Things I Wish I knew at age 17, October 5, 2017

Chapel where we meditate

I realize human development happens in stages at different times of life due to physical and mental states. However, there are some things I wish I knew, or had understood in my teens. I take my students to meditate at least once every two weeks. When they lay down on their yoga mats I take them through a relaxation practice I have created over the years. Last year I took a class on meditation that taught me mindfulness. I use parts of it during the relaxation. I tell the students to stretch out their legs, arms, and bodies. Then they tighten different muscles and relax them with direction. They concentrate on their breathing. The next portion is dedicated to self-awareness. I ask them to first notice the sounds of the room, the temperature, the light or darkness. Then I ask them to bring attention to their bodies, how the temperature feels on their skin, how their feet feel inside their socks, and shoes. I ask if they can feel the fabric against their backs. The next part is what I wish I knew. I ask them to notice how they feel, their emotions. I tell them emotions are temporary; no one stays angry, sad, or happy all day long. I ask them to look and observe their emotions but to realize they are not their emotions, they do not define them as a person. I ask them to not attach to that emotion but to watch it change. Next, I ask them to notice their thoughts and how like emotions those too are temporary and that we are not our thoughts, and not to attach our identities to our thoughts. I ask them to allow all of their self awareness to be in the background and to simply listen, suspend judgement and just be present. Then I start into the guided meditation.

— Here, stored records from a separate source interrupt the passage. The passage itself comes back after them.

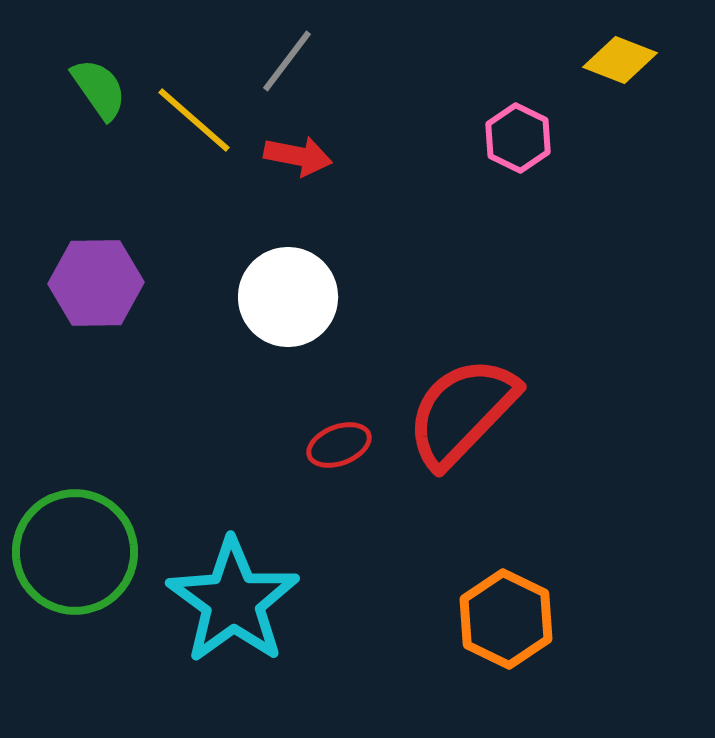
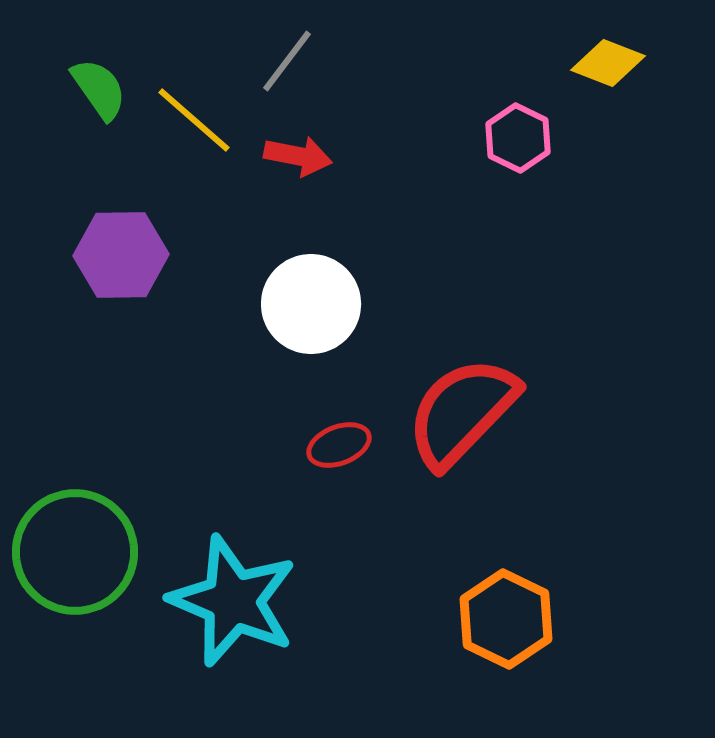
yellow diamond: moved 12 px left, 3 px down
purple hexagon: moved 25 px right, 28 px up
white circle: moved 23 px right, 7 px down
cyan star: rotated 13 degrees counterclockwise
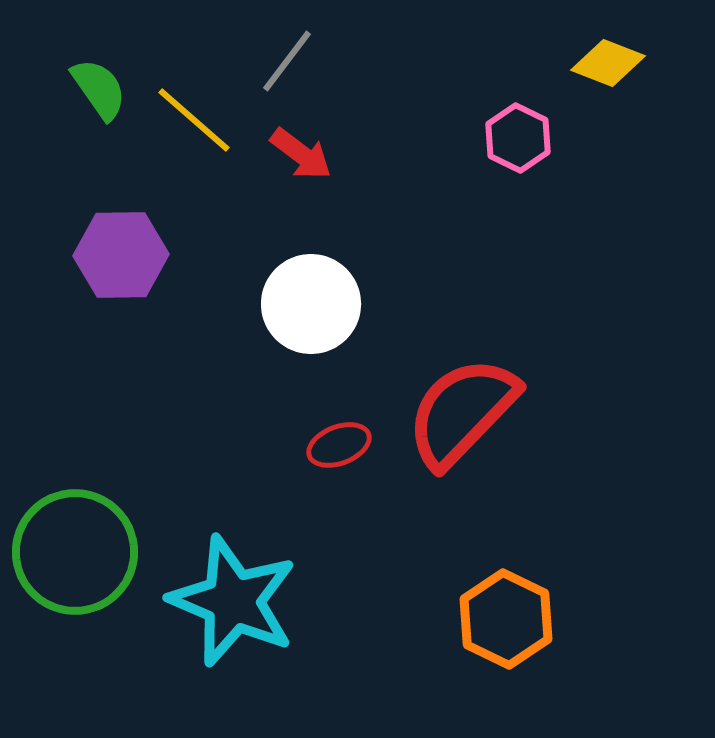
red arrow: moved 3 px right, 2 px up; rotated 26 degrees clockwise
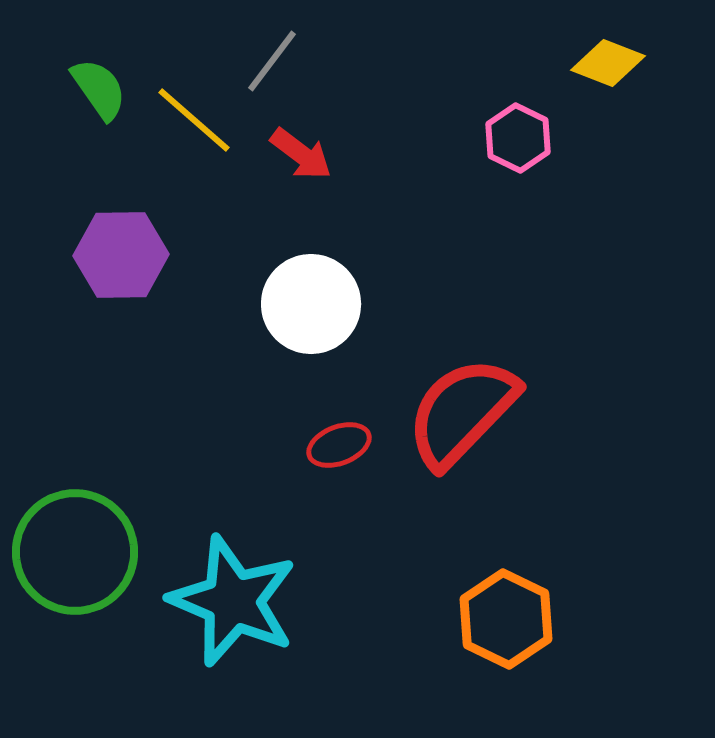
gray line: moved 15 px left
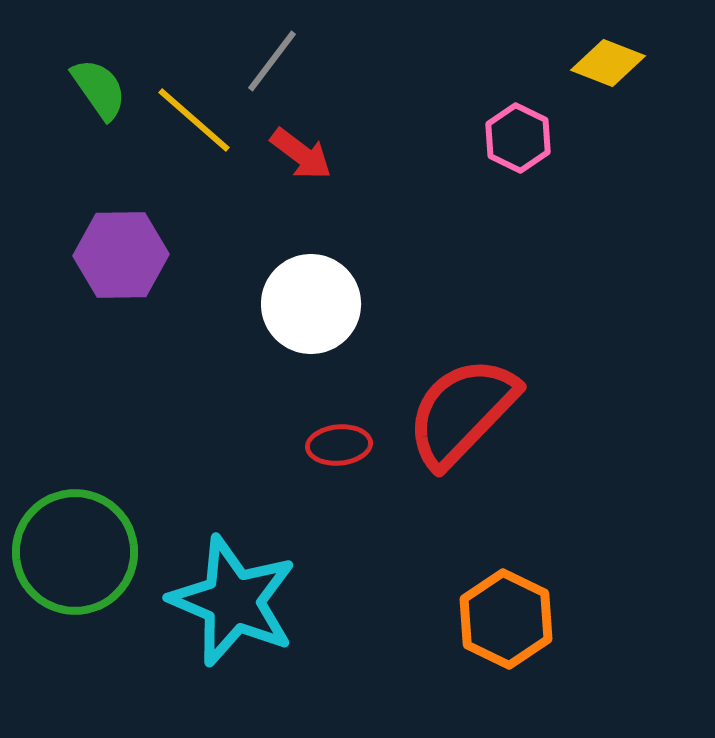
red ellipse: rotated 16 degrees clockwise
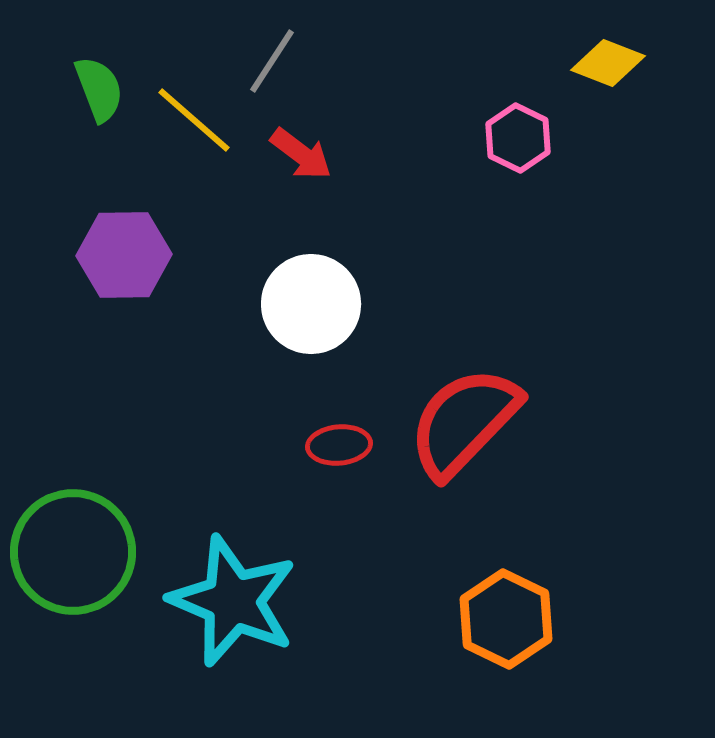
gray line: rotated 4 degrees counterclockwise
green semicircle: rotated 14 degrees clockwise
purple hexagon: moved 3 px right
red semicircle: moved 2 px right, 10 px down
green circle: moved 2 px left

As a teen I wish someone had told me that I am not my emotions or thoughts, that they are both temporary and will come and go. As a hormonal, teenage girl my thoughts and emotions were extreme and I was intensely tangled in both. I thought that the morbid poetry I wrote defined me as a person and the anger or sadness I felt were part of who I was. To have known that it would all shift would have been a treasure. Of course, I don’t know how deeply I could have understood that concept.

I hope and pray that my students are able to watch their emotions and thoughts come and go. I want them to realize no emotions or thoughts should lead a teen to a permanent decision such as suicide, or poor choices. That although things seem to last forever, that feeling is fleeting. I pray that they learn something from my experience and understanding of mindfulness.